Pentaphragma poilanei was formerly treated as a synonym of Pentaphragma sinense.

==Distribution==
Pentaphragma poilanei is native to the wet tropical biome of Thailand (south-east) and Vietnam (Quảng Bình, Quảng Trị, Thừa Thiên Huế, and Da Nang). It is also expected to be present in Cambodia. The species grows in moist, shady parts of evergreen forests, near streams, at elevations of 50-1000 m.

==Description==
Pentaphragma poilanei is a perennial plant. The stem can be up to 30 cm long.
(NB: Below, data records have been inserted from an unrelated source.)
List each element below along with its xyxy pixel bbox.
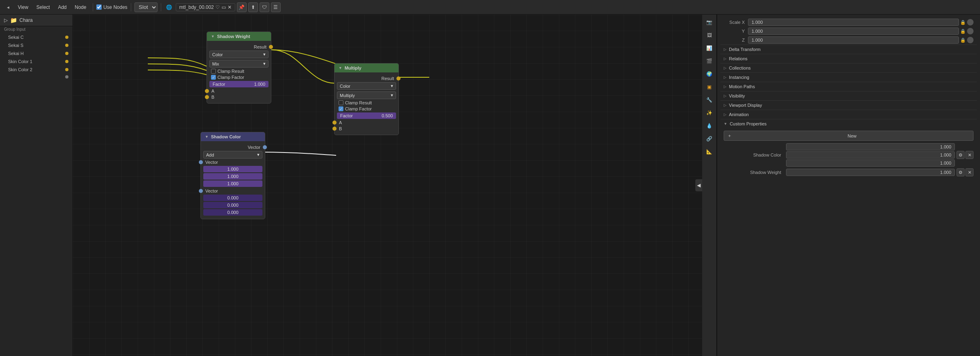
mul-collapse-icon[interactable]: ▼ bbox=[339, 66, 342, 70]
shadow-color-delete-btn[interactable]: ✕ bbox=[965, 151, 974, 159]
constraints-icon-btn[interactable]: 🔗 bbox=[703, 133, 716, 145]
mul-result-out: Result bbox=[337, 76, 396, 81]
scale-z-value[interactable]: 1.000 bbox=[748, 36, 959, 44]
scale-x-label: Scale X bbox=[724, 20, 748, 25]
sc-value1-2[interactable]: 1.000 bbox=[203, 173, 262, 180]
lock-x-icon[interactable]: 🔒 bbox=[959, 20, 967, 25]
sc-vector-out: Vector bbox=[203, 145, 262, 150]
sw-clamp-factor-checkbox[interactable]: ✓ bbox=[211, 75, 216, 80]
shadow-color-val-1[interactable]: 1.000 bbox=[786, 143, 955, 150]
shadow-color-node[interactable]: ▼ Shadow Color Vector Add ▾ Vector bbox=[200, 132, 265, 219]
shadow-color-header: ▼ Shadow Color bbox=[201, 132, 265, 141]
pin-button[interactable]: 📌 bbox=[237, 2, 247, 12]
toolbar-nav-icon[interactable]: ◂ bbox=[3, 2, 13, 12]
upload-button[interactable]: ⬆ bbox=[248, 2, 258, 12]
scale-y-value[interactable]: 1.000 bbox=[748, 28, 959, 35]
shadow-weight-delete-btn[interactable]: ✕ bbox=[965, 168, 974, 176]
shadow-color-val-2[interactable]: 1.000 bbox=[786, 151, 955, 159]
menu-button[interactable]: ☰ bbox=[271, 2, 281, 12]
delta-transform-label: Delta Transform bbox=[729, 47, 761, 52]
visibility-arrow-icon: ▷ bbox=[724, 94, 726, 98]
sw-factor-label: Factor bbox=[213, 82, 225, 87]
physics-icon-btn[interactable]: 💧 bbox=[703, 120, 716, 132]
scale-x-value[interactable]: 1.000 bbox=[748, 19, 959, 26]
shadow-weight-node[interactable]: ▼ Shadow Weight Result Color ▾ Mix ▾ bbox=[207, 32, 271, 104]
delta-transform-header[interactable]: ▷ Delta Transform bbox=[720, 45, 977, 54]
mul-result-socket bbox=[396, 76, 401, 81]
lock-z-icon[interactable]: 🔒 bbox=[959, 38, 967, 43]
shadow-color-settings-btn[interactable]: ⚙ bbox=[957, 151, 965, 159]
modifier-icon-btn[interactable]: 🔧 bbox=[703, 94, 716, 106]
menu-view[interactable]: View bbox=[15, 4, 32, 11]
shadow-weight-val-1[interactable]: 1.000 bbox=[786, 169, 955, 176]
viewport-display-header[interactable]: ▷ Viewport Display bbox=[720, 101, 977, 110]
output-icon-btn[interactable]: 🖼 bbox=[703, 29, 716, 41]
mul-clamp-factor-checkbox[interactable]: ✓ bbox=[339, 106, 343, 111]
menu-add[interactable]: Add bbox=[55, 4, 70, 11]
view-layer-icon-btn[interactable]: 📊 bbox=[703, 42, 716, 54]
mul-a-socket bbox=[332, 121, 337, 125]
main-area: ▷ 📁 Chara Group Input Sekai C Sekai S Se… bbox=[0, 15, 980, 356]
sw-factor-row[interactable]: Factor 1.000 bbox=[209, 81, 268, 87]
heart-icon: ♡ bbox=[215, 4, 220, 10]
mul-factor-row[interactable]: Factor 0.500 bbox=[337, 112, 396, 119]
data-icon-btn[interactable]: 📐 bbox=[703, 146, 716, 158]
sc-collapse-icon[interactable]: ▼ bbox=[205, 135, 209, 139]
sc-value1-3[interactable]: 1.000 bbox=[203, 180, 262, 187]
animation-header[interactable]: ▷ Animation bbox=[720, 110, 977, 119]
sidebar-expand-icon[interactable]: ▷ bbox=[4, 17, 8, 23]
relations-section: ▷ Relations bbox=[720, 54, 977, 63]
sw-a-label: A bbox=[211, 89, 214, 93]
sc-add-label: Add bbox=[206, 153, 214, 157]
mul-color-dropdown[interactable]: Color ▾ bbox=[337, 82, 396, 90]
multiply-body: Result Color ▾ Multiply ▾ Clamp Result bbox=[334, 72, 398, 135]
shadow-weight-settings-btn[interactable]: ⚙ bbox=[957, 168, 965, 176]
sw-color-dropdown[interactable]: Color ▾ bbox=[209, 51, 268, 58]
multiply-node[interactable]: ▼ Multiply Result Color ▾ Multiply ▾ bbox=[334, 63, 399, 135]
canvas-collapse-handle[interactable]: ◀ bbox=[695, 179, 702, 191]
particles-icon-btn[interactable]: ✨ bbox=[703, 107, 716, 119]
use-nodes-checkbox-label[interactable]: Use Nodes bbox=[96, 4, 127, 10]
sc-add-arrow: ▾ bbox=[257, 152, 260, 157]
mul-multiply-dropdown[interactable]: Multiply ▾ bbox=[337, 91, 396, 99]
shadow-weight-header: ▼ Shadow Weight bbox=[207, 32, 271, 41]
motion-paths-header[interactable]: ▷ Motion Paths bbox=[720, 82, 977, 91]
sidebar-item-sekai-c: Sekai C bbox=[0, 33, 72, 41]
shadow-color-prop-values: 1.000 1.000 1.000 bbox=[786, 143, 955, 167]
new-prop-button[interactable]: ＋ New bbox=[724, 131, 974, 141]
sw-clamp-result-checkbox[interactable] bbox=[211, 69, 216, 74]
animation-arrow-icon: ▷ bbox=[724, 112, 726, 117]
use-nodes-checkbox[interactable] bbox=[96, 4, 102, 10]
scene-icon-btn[interactable]: 🎬 bbox=[703, 55, 716, 67]
object-icon-btn[interactable]: ▣ bbox=[703, 81, 716, 93]
filename-badge: mtl_bdy_00.002 ♡ ▭ ✕ bbox=[176, 3, 235, 11]
collections-label: Collections bbox=[729, 66, 751, 70]
sc-value1-1[interactable]: 1.000 bbox=[203, 166, 262, 172]
render-icon-btn[interactable]: 📷 bbox=[703, 16, 716, 28]
box-icon: ▭ bbox=[222, 4, 226, 10]
filename-text: mtl_bdy_00.002 bbox=[179, 4, 214, 10]
slot-selector[interactable]: Slot bbox=[134, 2, 158, 12]
visibility-header[interactable]: ▷ Visibility bbox=[720, 91, 977, 100]
menu-node[interactable]: Node bbox=[72, 4, 90, 11]
sc-value2-2[interactable]: 0.000 bbox=[203, 202, 262, 208]
sc-add-dropdown[interactable]: Add ▾ bbox=[203, 151, 262, 159]
collections-header[interactable]: ▷ Collections bbox=[720, 64, 977, 72]
menu-select[interactable]: Select bbox=[33, 4, 53, 11]
sw-collapse-icon[interactable]: ▼ bbox=[211, 34, 215, 38]
sc-vector-socket bbox=[263, 145, 267, 149]
instancing-header[interactable]: ▷ Instancing bbox=[720, 73, 977, 82]
relations-header[interactable]: ▷ Relations bbox=[720, 54, 977, 63]
sw-mix-dropdown[interactable]: Mix ▾ bbox=[209, 60, 268, 68]
shadow-color-val-3[interactable]: 1.000 bbox=[786, 159, 955, 167]
custom-properties-header[interactable]: ▼ Custom Properties bbox=[720, 119, 977, 128]
lock-y-icon[interactable]: 🔒 bbox=[959, 29, 967, 34]
mul-clamp-result-checkbox[interactable] bbox=[339, 100, 343, 105]
node-canvas[interactable]: ▼ Shadow Weight Result Color ▾ Mix ▾ bbox=[73, 15, 702, 356]
shield-button[interactable]: 🛡 bbox=[260, 2, 269, 12]
world-icon-btn[interactable]: 🌍 bbox=[703, 68, 716, 80]
sc-value2-1[interactable]: 0.000 bbox=[203, 195, 262, 201]
close-icon[interactable]: ✕ bbox=[228, 4, 232, 10]
world-icon[interactable]: 🌐 bbox=[164, 2, 174, 12]
sc-value2-3[interactable]: 0.000 bbox=[203, 209, 262, 216]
The leaves are ovate to elliptical, somewhat asymmetrical, 12-30 cm long, and 9-13 cm wide. The leaf stems are 3.5-10.5 cm long.

The inflorescences are scorpioid, curved, 4-5 cm long, and have four to twenty-four flowers. The inflorescences have 2-4 cm stems, and the flowers have 1.5-3.5 mm stems. The calyx is white. The tube (including the hypanthium) is 5-6 mm long, 3-4 mm wide, and has ovate or oblanceolate lobes. The corolla is white, 5-7 mm long, and has oblong or lanceolate lobes. The plant flowers from April to October.

The fruits are smooth, ovoid, around 1 cm long, and around 0.5 cm wide. The plant fruits from April to October.

==Uses==
The young leaves are edible, and reportedly taste similar to Chinese kale.